How To Win Users and Influence Their Behavior

Most of us who have practiced, and sometimes merely preached, user-centered design understand that at its core it means giving people what they want, not what we think they do, and especially to strive never, ever, to assume that they want what we do. This requires methodical testing and reliance on empirical data. Sure, with exposure to enough of it, continually, over time we can find common patters of how people do things via human-computer interactions. And something of a common sense approach to usability can be accumulated. This is not to say that a particular point of frustration is not widely shared. Humans are not unpredictable. So there is a time to embrace our pain in performing some task with the “help” of a computer, in order to improve it for others as interaction designers. Frustrations are a great source of motivation to us. But it is equally important to disown that which we desire, in order to help others realize desires of their own. So, to use both our own pain and others desires in our work, a balance must be achieved.

Other-Friendliness In An Individualistic Culture

Disowning our desires when designing a new product or service is not easy. It runs against the tide of western civilization, and doesn’t come naturally to us, at either cultural or individual levels. Real empathy, of thought process, perception, and emotions, with those we have little or nothing in common with comes from a willingness to challenge ourselves and be challenged by others to do so. It is a complete shift in thinking, as we’re raised from birth to express and indulge our own personal desires. It is a matter of identity. Yet doing interaction design well requires that we put our realistic assumptions aside, which are probably sub-conscious to begin with, and very intentionally replacing them with “idealistic” ideas of human perception.1 To do it well might require drawing on our innermost beliefs about human value. Or perhaps a religious tradition, experience, or belief system will bring about sufficient humility (and humanity) in us to put others before ourselves. But no matter the method or reason, it must be done to do our jobs as designers of communications software that will make people’s lives more productive and enjoyable.

Lest we think there is anything new in this, let me point to a page from Dale Carnegie’s famous 1936 book, How to Win Friends & Influence People. On page 32 Carnegie states “I often went fishing up in Maine during the summer. Personally, I am very fond of strawberries and cream, but I have found that for some strange reason, fish prefer worms. So when I went fishing I didn’t think about what I wanted. I thought about what they wanted. I didn’t bait the hook with strawberries and cream. Rather, I dangled a worm or a grasshopper in front of the fish and said: ‘Wouldn’t you like to have that?’

“Why not use the same common sense when fishing for people?

“That was what Lloyd George, Great Britain’s Prime Minister during World War I, did. When someone asked him how he managed to stay in power after the wartime leaders—Willson, Orlando, and Clemenceau—had been forgotten, he replied that if his staying on top might be attributed to any one thing, it would be to his having learned that is was necessary to bait the hook to suit the fish.
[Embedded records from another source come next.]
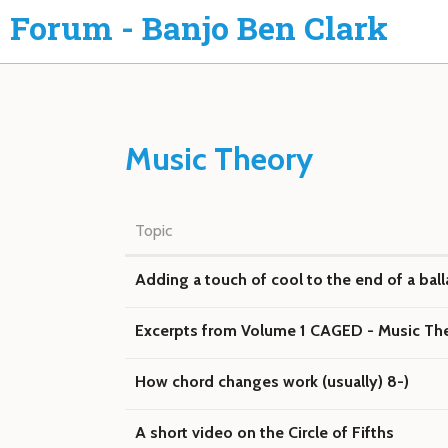
Forum - Banjo Ben Clark
Music Theory
Topic
Adding a touch of cool to the end of a bal
Excerpts from Volume 1 CAGED - Music Th
How chord changes work (usually) 8-)
A short video on the Circle of Fifths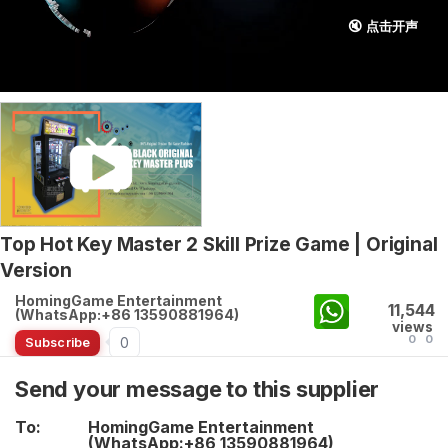
🔇 点击开声
Top Hot Key Master 2 Skill Prize Game | Original
Version
HomingGame Entertainment
11,544
(WhatsApp:+86 13590881964)
views
0
0
0
Subscribe
Send your message to this supplier
To:
HomingGame Entertainment
(WhatsApp:+86 13590881964)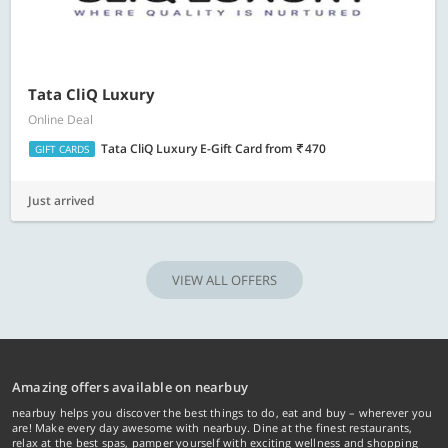
Tata CliQ Luxury
Online Deal
Tata CliQ Luxury E-Gift Card
from
470
GIFT CARDS
Just arrived
VIEW ALL OFFERS
Amazing offers available on nearbuy
nearbuy helps you discover the best things to do, eat and buy – wherever you
are! Make every day awesome with nearbuy. Dine at the finest restaurants,
relax at the best spas, pamper yourself with exciting wellness and shopping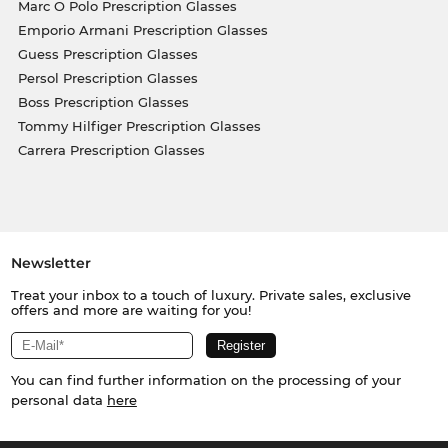
Marc O Polo Prescription Glasses
Emporio Armani Prescription Glasses
Guess Prescription Glasses
Persol Prescription Glasses
Boss Prescription Glasses
Tommy Hilfiger Prescription Glasses
Carrera Prescription Glasses
Newsletter
Treat your inbox to a touch of luxury. Private sales, exclusive
offers and more are waiting for you!
You can find further information on the processing of your
personal data
here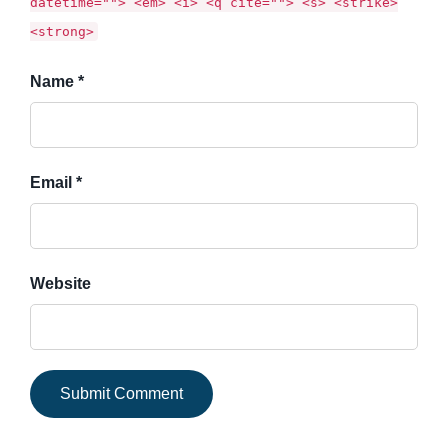
datetime=""> <em> <i> <q cite=""> <s> <strike>
<strong>
Name *
Email *
Website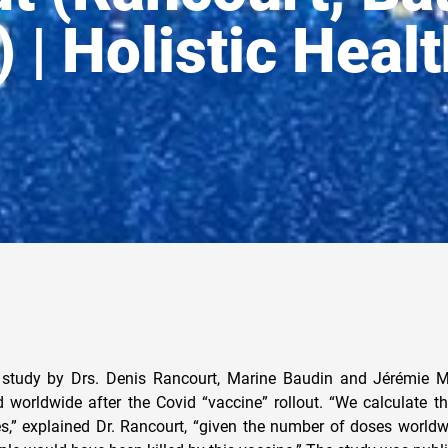
 | Holistic Heal
study by Drs. Denis Rancourt, Marine Baudin and Jérémie M
d worldwide after the Covid “vaccine” rollout. “We calculate th
es,” explained Dr. Rancourt, “given the number of doses worldw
“Why talk about what we want? That is childish. Absurd. Of course, you are interested in what you want. You are eternally interested in it. But no one else is. The rest of us are just like you, we are interested in what we want.”

Yes indeed. “Fishers of men” must not seek their own. Carnegie wrote this before the coming of more profound manipulations through advertising. And while to us his tactics may seem manipulative, he is careful to add that sincere interest in others is the key. Yet how often do we still indulge our own personal aesthetics and interests as designers or managers of interactive products and services, even—hypocritically, if seldom intentionally—in the name of “intuitiveness”? Too often. To prevent this natural tendency, we should challenge ourselves and each other continually to become conscious of, and test, our dearest assumptions, and become champions, in the truest sense, of others needs and wishes. We should embrace the paradox of achieving our own ends by serving those of others. This not only works, it can give our work meaningfulness.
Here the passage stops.